Inwiefern spiegelt sich unsere Gesellschaft in der Vesperkirche?

Wir haben Ältere, Jüngere, Behinderte, Gesunde, Wohnsitzlose und Gutsituierte bei uns. Es ist ein Querschnitt durch unsere Heidenheimer Gesellschaft, und das ist auch gut so.

Was meinen Sie: Wird es die Vesperkirche als soziales Projekt auch in zehn Jahren noch geben?

Sie ist eine wunderbare Einrichtung, deshalb wäre es schön, wenn es sie dann noch gibt. Aber ich wage keine Prognose. Wir wissen ja nicht, was noch so alles passiert. Denken Sie aktuell nur an Israel und an Syrien. Und wer weiß denn, wo Putin als Krake noch hingreift?

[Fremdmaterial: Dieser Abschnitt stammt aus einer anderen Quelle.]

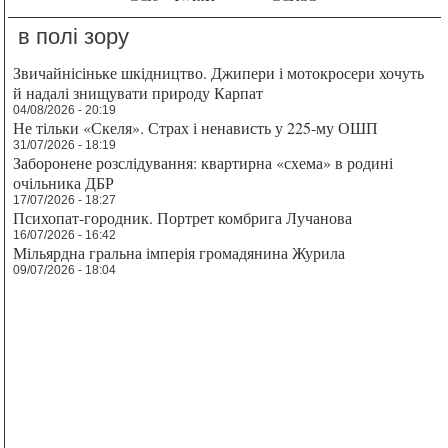
в полі зору
Звичайнісіньке шкідництво. Джипери і мотокросери хочуть
й надалі знищувати природу Карпат
04/08/2026 - 20:19
Не тільки «Скеля». Страх і ненависть у 225-му ОШП
31/07/2026 - 18:19
Заборонене розслідування: квартирна «схема» в родині
очільника ДБР
17/07/2026 - 18:27
Психопат-городник. Портрет комбрига Лучанова
16/07/2026 - 16:42
Мільярдна гральна імперія громадянина Журила
09/07/2026 - 18:04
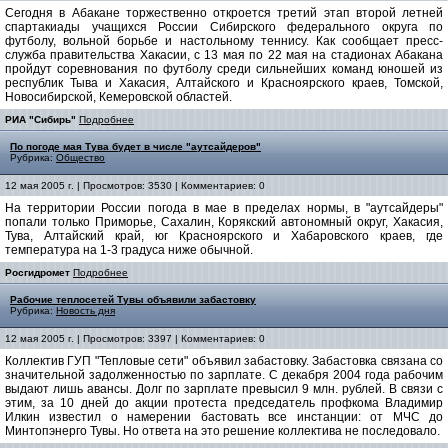
Сегодня в Абакане торжественно откроется третий этап второй летней
спартакиады учащихся России Сибирского федерального округа по
футболу, вольной борьбе и настольному теннису. Как сообщает пресс-
служба правительства Хакасии, с 13 мая по 22 мая на стадионах Абакана
пройдут соревнования по футболу среди сильнейших команд юношей из
республик Тыва и Хакасия, Алтайского и Красноярского краев, Томской,
Новосибирской, Кемеровской областей.
РИА "Сибирь"
Подробнее
По погоде мая Тува будет в числе "аутсайдеров"
Рубрика:
Общество
12 мая 2005 г. | Просмотров: 3530 | Комментариев: 0
На территории России погода в мае в пределах нормы, в "аутсайдеры"
попали только Приморье, Сахалин, Корякский автономный округ, Хакасия,
Тува, Алтайский край, юг Красноярского и Хабаровского краев, где
температура на 1-3 градуса ниже обычной.
Росгидромет
Подробнее
Рабочие теплосетей Тувы объявили забастовку
Рубрика:
Новость дня
12 мая 2005 г. | Просмотров: 3397 | Комментариев: 0
Коллектив ГУП "Тепловые сети" объявил забастовку. Забастовка связана со
значительной задолженностью по зарплате. С декабря 2004 года рабочим
выдают лишь авансы. Долг по зарплате превысил 9 млн. рублей. В связи с
этим, за 10 дней до акции протеста председатель профкома Владимир
Илкин известил о намерении бастовать все инстанции: от МЧС до
Минтопэнерго Тувы. Но ответа на это решение коллектива не последовало.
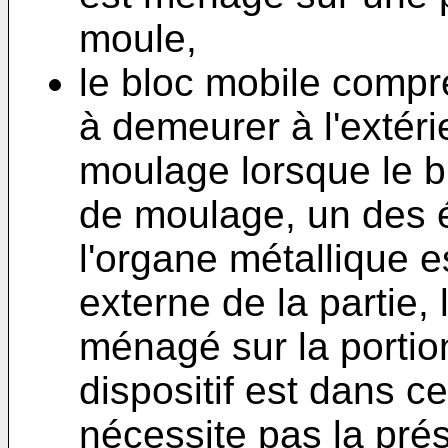
moule,
le bloc mobile compr
à demeurer à l'extér
moulage lorsque le b
de moulage, un des é
l'organe métallique e
externe de la partie,
ménagé sur la portio
dispositif est dans c
nécessite pas la pr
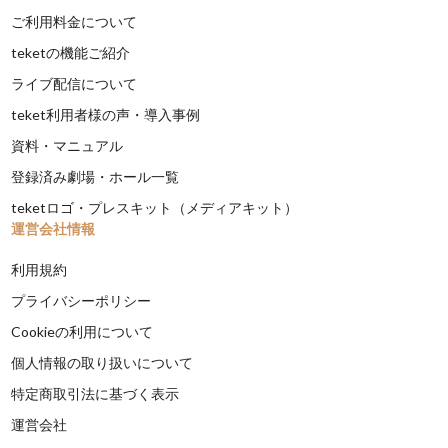
ご利用料金について
teketの機能ご紹介
ライブ配信について
teket利用者様の声・導入事例
資料・マニュアル
登録済み劇場・ホール一覧
teketロゴ・プレスキット（メディアキット）
運営会社情報
利用規約
プライバシーポリシー
Cookieの利用について
個人情報の取り扱いについて
特定商取引法に基づく表示
運営会社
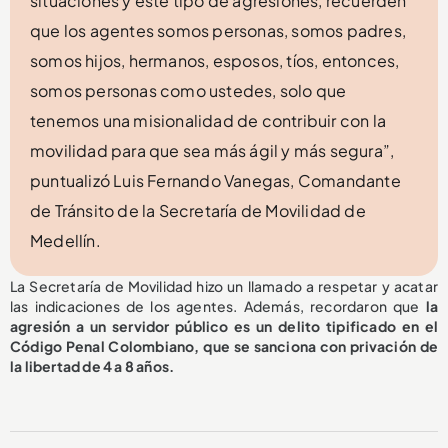
situaciones y este tipo de agresiones, recuerden
que los agentes somos personas, somos padres,
somos hijos, hermanos, esposos, tíos, entonces,
somos personas como ustedes, solo que
tenemos una misionalidad de contribuir con la
movilidad para que sea más ágil y más segura”,
puntualizó Luis Fernando Vanegas, Comandante
de Tránsito de la Secretaría de Movilidad de
Medellín.
La Secretaría de Movilidad hizo un llamado a respetar y acatar
las indicaciones de los agentes. Además, recordaron que
la
agresión a un servidor público es un delito tipificado en el
Código Penal Colombiano, que se sanciona con privación de
la libertad de 4 a 8 años.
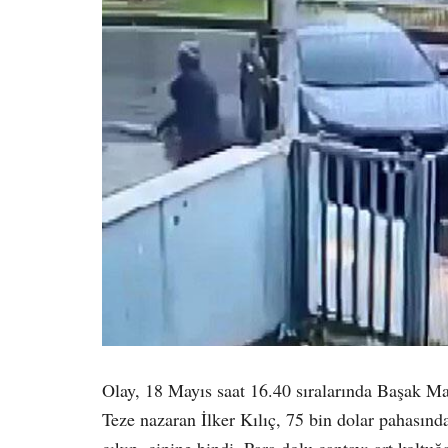
Olay, 18 Mayıs saat 16.40 sıralarında Başak 
Teze nazaran İlker Kılıç, 75 bin dolar pahasınd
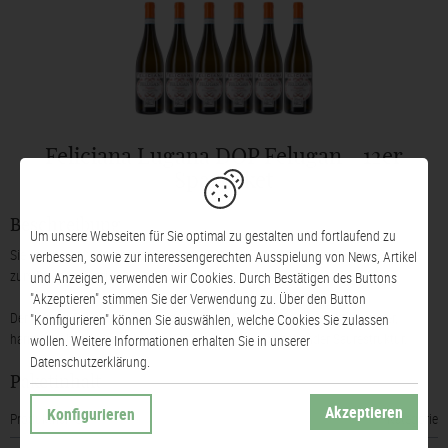
Feliciana Lugana DOP Felugan - 12er
Sparpaket
Beschreibung
Um unsere Webseiten für Sie optimal zu gestalten und fortlaufend zu
Sie erhalten 12 Flaschen des Lugana Felugan DOP 2025 der Cantine Feliciana
verbessen, sowie zur interessengerechten Ausspielung von News, Artikel
zum Paketsparpreis.
und Anzeigen, verwenden wir Cookies. Durch Bestätigen des Buttons
"Akzeptieren" stimmen Sie der Verwendung zu. Über den Button
Der Lugana Felugan der Azienda Agricola Feliciana ist ein leicht blumiger,
"Konfigurieren" können Sie auswählen, welche Cookies Sie zulassen
harmonischer Weisswein vom Gardasee mit zurückhaltender Säurestruktur.
wollen. Weitere Informationen erhalten Sie in unserer
Datenschutzerklärung.
Paketinhalt
Akzeptieren
Konfigurieren
Produktname
Kategorie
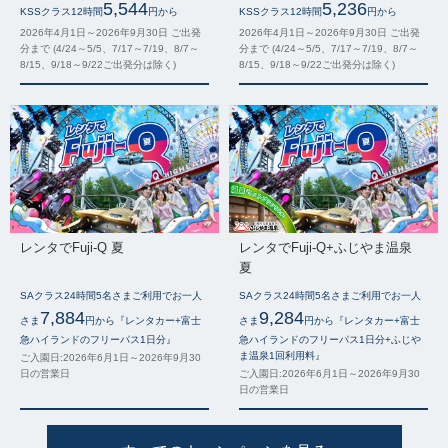
5,544
5,236
KSSクラス12時間
円から
KSSクラス12時間
円から
2026年4月1日～2026年9月30日 ご出発
2026年4月1日～2026年9月30日 ご出発
分まで (4/24～5/5、7/17～7/19、8/7～
分まで (4/24～5/5、7/17～7/19、8/7～
8/15、9/18～9/22ご出発分は除く)
8/15、9/18～9/22ご出発分は除く)
レンタでFuji-Q 夏
レンタでFuji-Q+ふじやま温泉
夏
SAクラス24時間5名さまご利用でお一人
SAクラス24時間5名さまご利用でお一人
7,884
9,284
さま
円から『レンタカー+富士
さま
円から『レンタカー+富士
急ハイランドのフリーパス1日分』
急ハイランドのフリーパス1日分+ふじや
ま温泉1回利用料』
ご入園日:2026年6月1日～2026年9月30
日の営業日
ご入園日:2026年6月1日～2026年9月30
日の営業日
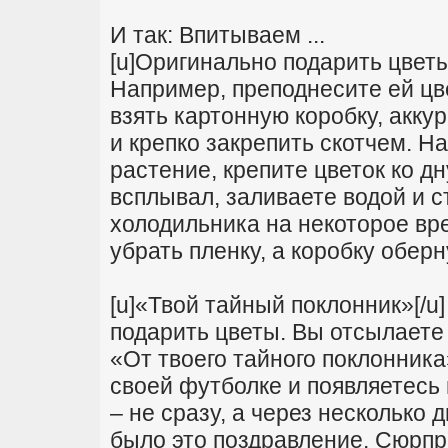
И так: Впитываем ...
[u]Оригинально подарить цветы
Например, преподнесите ей цве
взять картонную коробку, акку
и крепко закрепить скотчем. На
растение, крепите цветок ко дн
всплывал, заливаете водой и 
холодильника на некоторое вре
убрать пленку, а коробку обер
[u]«Твой тайный поклонник»[/u
подарить цветы. Вы отсылаете
«От твоего тайного поклонника
своей футболке и появляетесь
– не сразу, а через несколько 
было это поздравление. Сюрпр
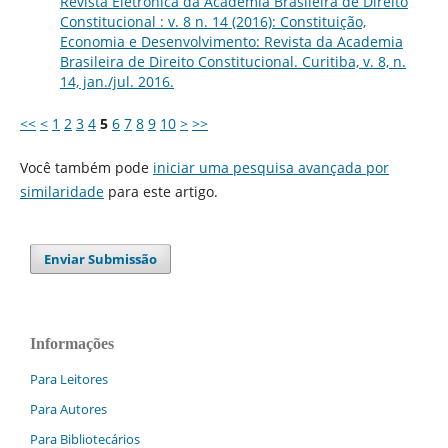
Revista Eletrônica da Academia Brasileira de Direito
Constitucional : v. 8 n. 14 (2016): Constituição,
Economia e Desenvolvimento: Revista da Academia
Brasileira de Direito Constitucional. Curitiba, v. 8, n.
14, jan./jul. 2016.
<<
<
1
2
3
4
5
6
7
8
9
10
>
>>
Você também pode
iniciar uma pesquisa avançada por
similaridade
para este artigo.
Enviar Submissão
Informações
Para Leitores
Para Autores
Para Bibliotecários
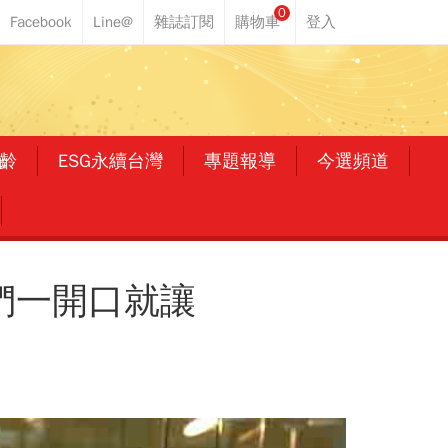
0
齡
ESG永續台灣
專題報導
今選頻道
們一開口就讓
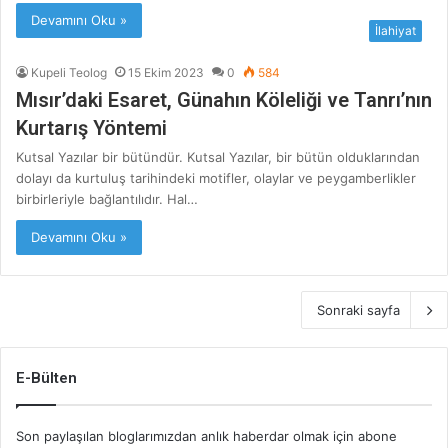
Devamını Oku »
İlahiyat
Kupeli Teolog
15 Ekim 2023
0
584
Mısır’daki Esaret, Günahın Köleliği ve Tanrı’nın
Kurtarış Yöntemi
Kutsal Yazılar bir bütündür. Kutsal Yazılar, bir bütün olduklarından
dolayı da kurtuluş tarihindeki motifler, olaylar ve peygamberlikler
birbirleriyle bağlantılıdır. Hal…
Devamını Oku »
Sonraki sayfa
E-Bülten
Son paylaşılan bloglarımızdan anlık haberdar olmak için abone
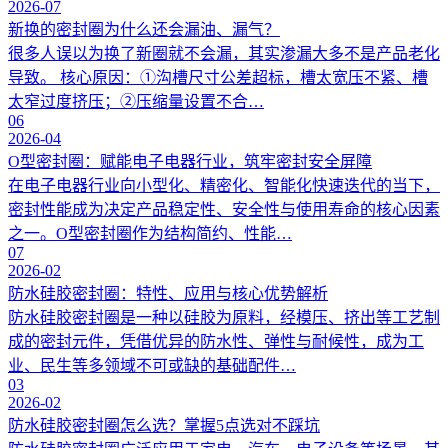
2026-07
新换的密封圈为什么还会漏油、漏气？
很多人误以为换了新圈就不会漏，其实渗漏大多不是产品老化
导致。 核心原因：①沟槽尺寸公差超标，槽太宽压不紧、槽
太窄过度挤压；②压缩量设置不合…
06
2026-04
O型密封圈：赋能电子电器行业，筑牢密封安全屏障
在电子电器行业向小型化、精密化、智能化快速迭代的当下，
密封性能成为决定产品稳定性、安全性与使用寿命的核心因素
之一。O型密封圈作为结构简约、性能…
07
2026-02
防水硅胶密封圈：特性、应用与核心优势解析
防水硅胶密封圈是一种以硅胶为原料，经模压、挤出等工艺制
成的密封元件，凭借优异的防水性、弹性与耐候性，成为工
业、民生等多领域不可或缺的基础配件…
03
2026-02
防水硅胶密封圈怎么选？掌握5点选对不踩坑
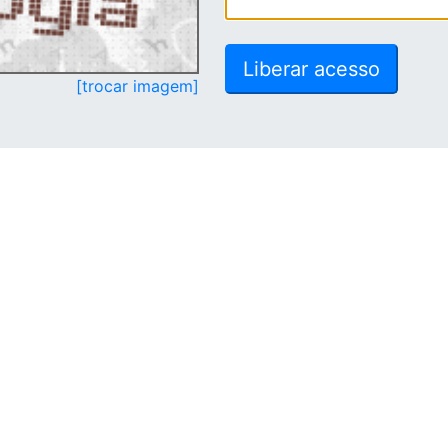
[trocar imagem]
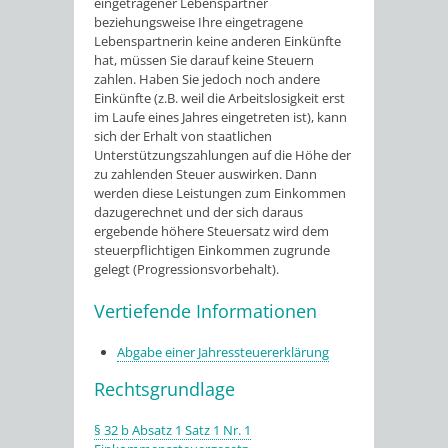
eingetragener Lebenspartner
beziehungsweise Ihre eingetragene
Lebenspartnerin keine anderen Einkünfte
hat, müssen Sie darauf keine Steuern
zahlen. Haben Sie jedoch noch andere
Einkünfte (z.B. weil die Arbeitslosigkeit erst
im Laufe eines Jahres eingetreten ist), kann
sich der Erhalt von staatlichen
Unterstützungszahlungen auf die Höhe der
zu zahlenden Steuer auswirken. Dann
werden diese Leistungen zum Einkommen
dazugerechnet und der sich daraus
ergebende höhere Steuersatz wird dem
steuerpflichtigen Einkommen zugrunde
gelegt (Progressionsvorbehalt).
Vertiefende Informationen
Abgabe einer Jahressteuererklärung
Rechtsgrundlage
§ 32 b Absatz 1 Satz 1 Nr. 1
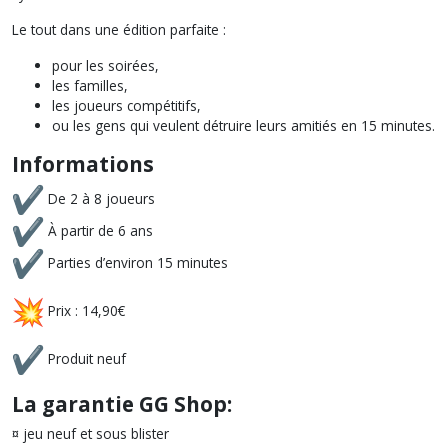
Le tout dans une édition parfaite :
pour les soirées,
les familles,
les joueurs compétitifs,
ou les gens qui veulent détruire leurs amitiés en 15 minutes.
Informations
De 2 à 8 joueurs
À partir de 6 ans
Parties d’environ 15 minutes
Prix : 14,90€
Produit neuf
La garantie GG Shop:
¤ jeu neuf et sous blister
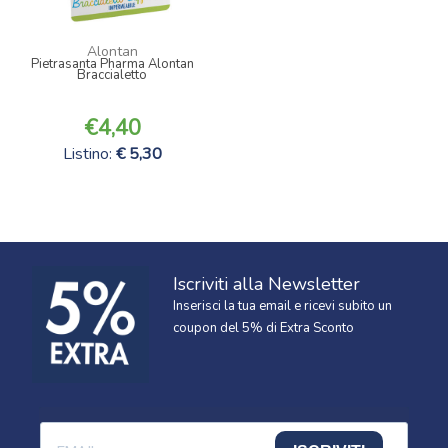
Alontan
Pietrasanta Pharma Alontan
Braccialetto
4,40
Listino:
5,30
Iscriviti alla Newsletter
Inserisci la tua email e ricevi subito un
coupon del 5% di Extra Sconto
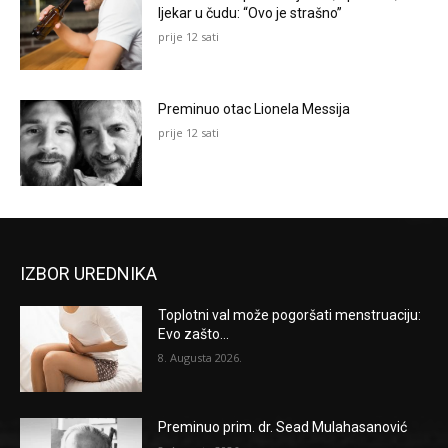
ljekar u čudu: “Ovo je strašno”
prije 12 sati
Preminuo otac Lionela Messija
prije 12 sati
IZBOR UREDNIKA
Toplotni val može pogoršati menstruaciju:
Evo zašto...
8. Augusta 2026.
Preminuo prim. dr. Sead Mulahasanović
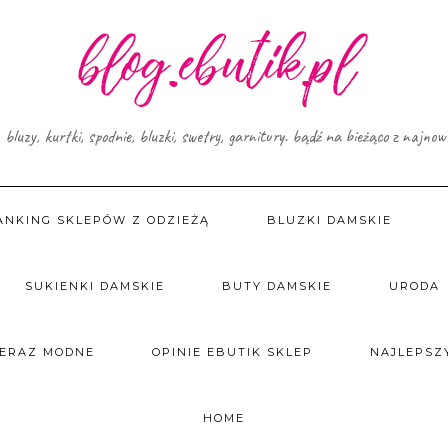
, bluzy, kurtki, spodnie, bluzki, swetry, garnitury. bądź na bieżąco z najno
ANKING SKLEPÓW Z ODZIEŻĄ
BLUZKI DAMSKIE
SUKIENKI DAMSKIE
BUTY DAMSKIE
URODA
TERAZ MODNE
OPINIE EBUTIK SKLEP
NAJLEPSZY
HOME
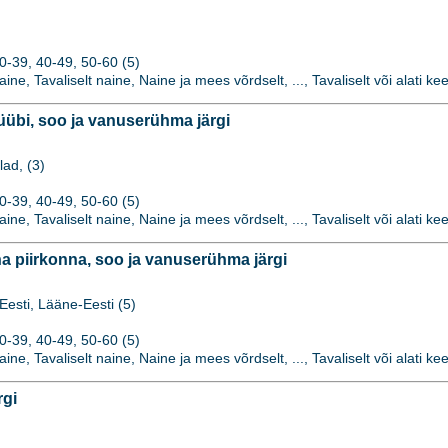
0-39, 40-49, 50-60 (5)
naine, Tavaliselt naine, Naine ja mees võrdselt, ..., Tavaliselt või alati kee
übi, soo ja vanuserühma järgi
lad, (3)
0-39, 40-49, 50-60 (5)
naine, Tavaliselt naine, Naine ja mees võrdselt, ..., Tavaliselt või alati kee
 piirkonna, soo ja vanuserühma järgi
Eesti, Lääne-Eesti (5)
0-39, 40-49, 50-60 (5)
naine, Tavaliselt naine, Naine ja mees võrdselt, ..., Tavaliselt või alati kee
rgi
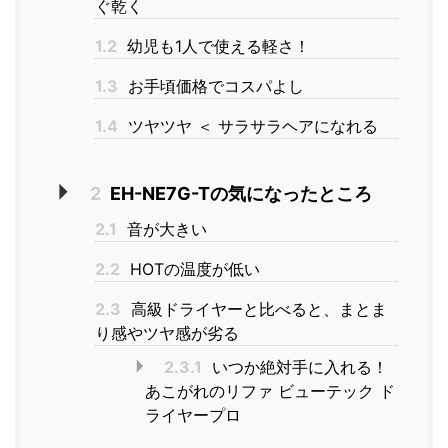
ぐ乾く
1.2
幼児も1人で使える軽さ！
1.3
お手頃価格でコスパよし
1.4
ツヤツヤ ＜ サラサラヘアになれる
2
EH-NE7G-Tの気になったところ
2.1
音が大きい
2.2
HOTの温度が低い
2.3
高級ドライヤーと比べると、まとま
り感やツヤ感が劣る
2.3.1
いつか絶対手に入れる！
あこがれのリファ ビューテック ド
ライヤープロ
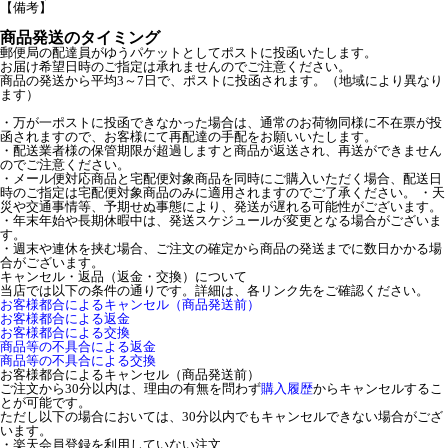
【備考】
商品発送のタイミング
郵便局の配達員がゆうパケットとしてポストに投函いたします。
お届け希望日時のご指定は承れませんのでご注意ください。
商品の発送から平均3～7日で、ポストに投函されます。（地域により異なり
ます）
・万が一ポストに投函できなかった場合は、通常のお荷物同様に不在票が投
函されますので、お客様にて再配達の手配をお願いいたします。
・配送業者様の保管期限が超過しますと商品が返送され、再送ができません
のでご注意ください。
・メール便対応商品と宅配便対象商品を同時にご購入いただく場合、配送日
時のご指定は宅配便対象商品のみに適用されますのでご了承ください。 ・天
災や交通事情等、予期せぬ事態により、発送が遅れる可能性がございます。
・年末年始や長期休暇中は、発送スケジュールが変更となる場合がございま
す。
・週末や連休を挟む場合、ご注文の確定から商品の発送までに数日かかる場
合がございます。
キャンセル・返品（返金・交換）について
当店では以下の条件の通りです。詳細は、各リンク先をご確認ください。
お客様都合によるキャンセル（商品発送前）
お客様都合による返金
お客様都合による交換
商品等の不具合による返金
商品等の不具合による交換
お客様都合によるキャンセル（商品発送前）
ご注文から30分以内は、理由の有無を問わず
購入履歴
からキャンセルするこ
とが可能です。
ただし以下の場合においては、30分以内でもキャンセルできない場合がござ
います。
・楽天会員登録を利用していない注文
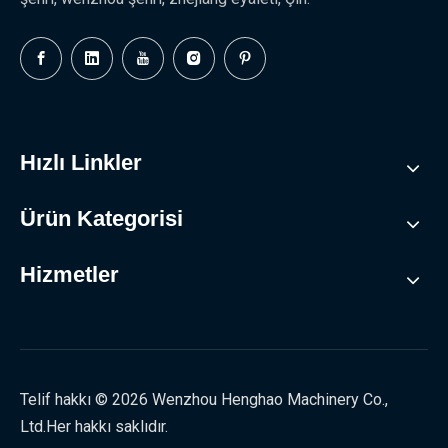
Hızlı Linkler
Ürün Kategorisi
Hizmetler
Telif hakkı ©
2026
Wenzhou Henghao Machinery Co.,
Ltd.Her hakkı saklıdır.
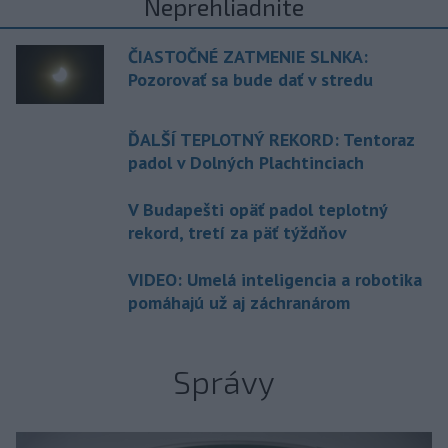
Neprehliadnite
ČIASTOČNÉ ZATMENIE SLNKA:
Pozorovať sa bude dať v stredu
ĎALŠÍ TEPLOTNÝ REKORD: Tentoraz
padol v Dolných Plachtinciach
V Budapešti opäť padol teplotný
rekord, tretí za päť týždňov
VIDEO: Umelá inteligencia a robotika
pomáhajú už aj záchranárom
Správy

2016 hat beim Bürgerempfang der Stadt der damalige Oberbürgermeister Bernhard Ilg stellvertretend für die ganze Vesperkirche den Lenkungskreis ausgezeichnet. Er fragte Frau Högerl damals, was sie sich wünsche. Und wissen Sie, was sie nach kurzem Überlegen gesagt hat? Dass man uns eines Tages nicht mehr braucht.

Ich möchte übrigens trotz allem auch eine Lanze für unseren Sozialstaat brechen. Früher gab es Sozialhilfe, heute Grundsicherung im Alter und Bürgergeld. Das darf man nicht vergessen.

Werden Sie auch kommendes Jahr regelmäßig in der Vesperkirche sein, obwohl Sie offiziell keine Funktion mehr innehaben?

Ich habe es natürlich vor.

Was wünschen Sie sich für 2025?

Dass es keinen neuen Krieg irgendwo auf der Welt gibt. Dass ich geistig fit bleibe. Und dass ich mir eine gewisse Zufriedenheit bewahre.

Soziales Engagement als Lebensaufgabe

Gertrud Schädler führte lange eine eigene Buchhandlung in Heidenheim. Ehrenamtlich gehörte die heute 81-Jährige von 1989 bis 2013 dem Kirchengemeinderat der damaligen Paulusgemeinde an, war zeitweise auch dessen Vorsitzende.

Die nächste ökumenische Vesperkirche in Heidenheim findet vom 19. Januar bis 12. Februar 2025 statt. Die Pauluskirche ist dann täglich von 11 bis 14 Uhr geöffnet, Essen werden zwischen 11.30 und 13.30 Uhr ausgegeben.